# My view



## Gordon Nore (Mar 26, 2010)

I'm spending the weekend with some kids from school at an outdoor education centre in Kearney, Ontario, 2.5 hours north Toronto.


----------



## seasoned (Mar 26, 2010)

Hey Gordon, it looks like the making of a great weekend, stay safe and enjoy. Awesome pictures.


----------



## Gordon Nore (Mar 27, 2010)

It's quite nice -- couple of degees above freezing and sunny. We're off for an owl call.


----------



## Tames D (Mar 27, 2010)

Good job. They are fortunate to have you. I hope they appreciate what you are doing for them.

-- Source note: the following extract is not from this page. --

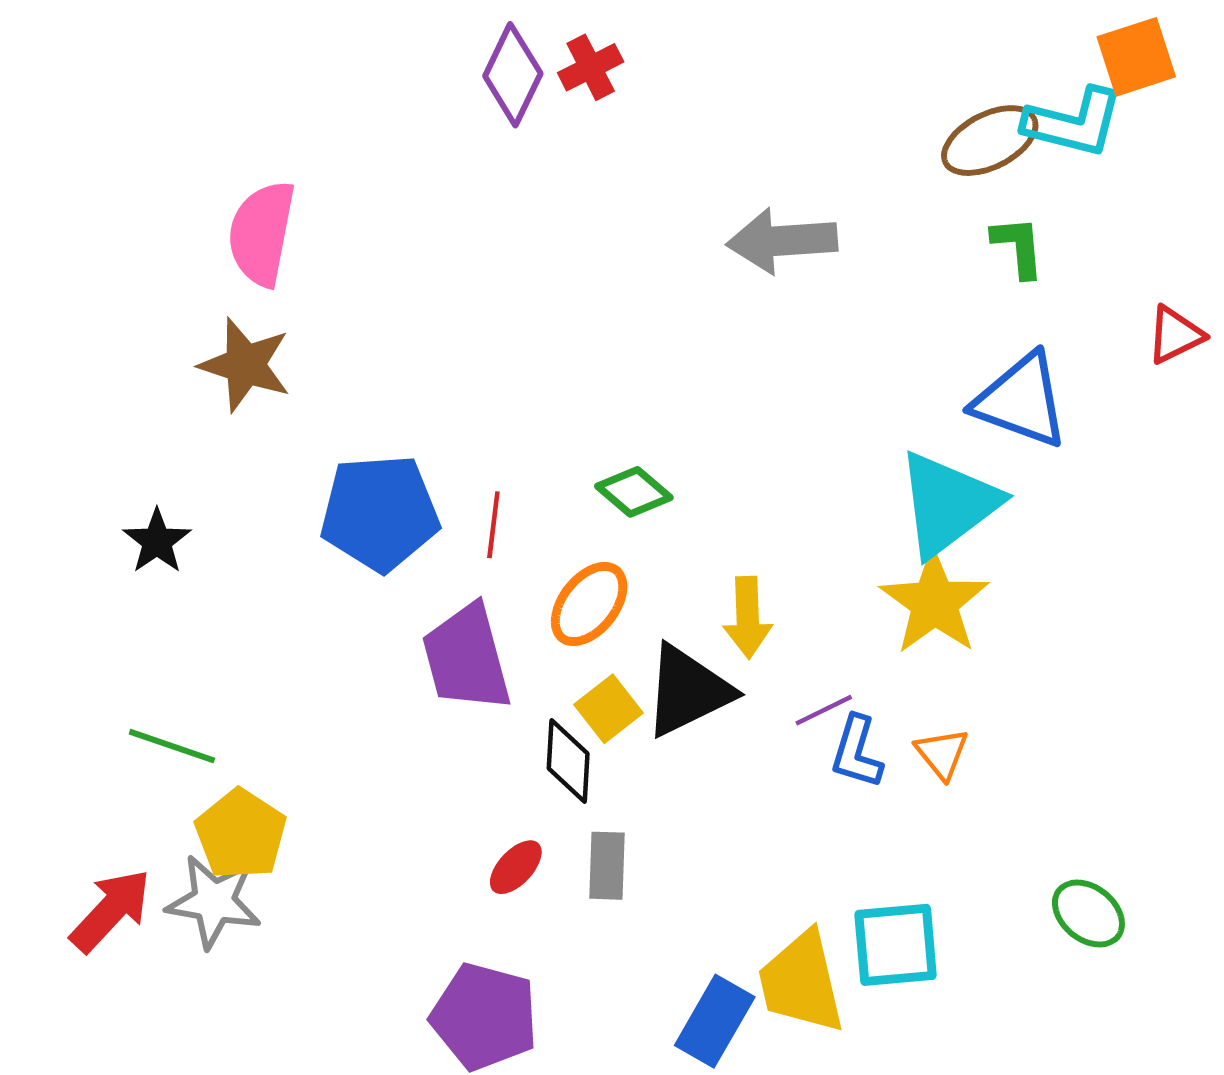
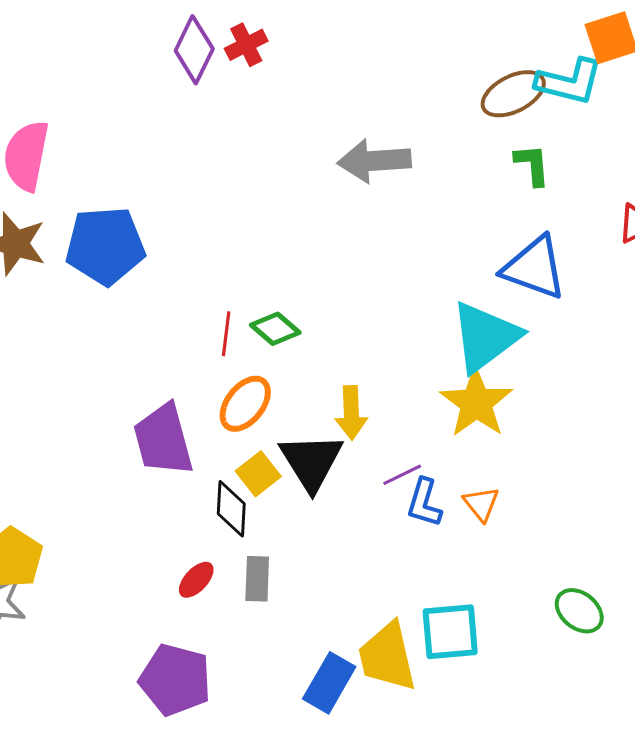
blue pentagon: (380, 513) -> (105, 246), moved
red line: (493, 525) -> (226, 334), moved
black triangle: (688, 691) -> (311, 462), turned -36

Are those the kids in the last photo?


----------



## Sukerkin (Mar 27, 2010)

My kind of weather :tup:.  Most of my English compatriots think I'm ever so slightly crackers as the closer to zero it gets the better I like it .  The most comfortable I've ever been, climatologically, was during the three weeks I spent in Calgary during the Winter.  Lovely.


----------



## Carol (Mar 27, 2010)

Sukerkin said:


> My kind of weather :tup:.  Most of my English compatriots think I'm ever so slightly crackers as the closer to zero it gets the better I like it .  The most comfortable I've ever been, climatologically, was during the three weeks I spent in Calgary during the Winter.  Lovely.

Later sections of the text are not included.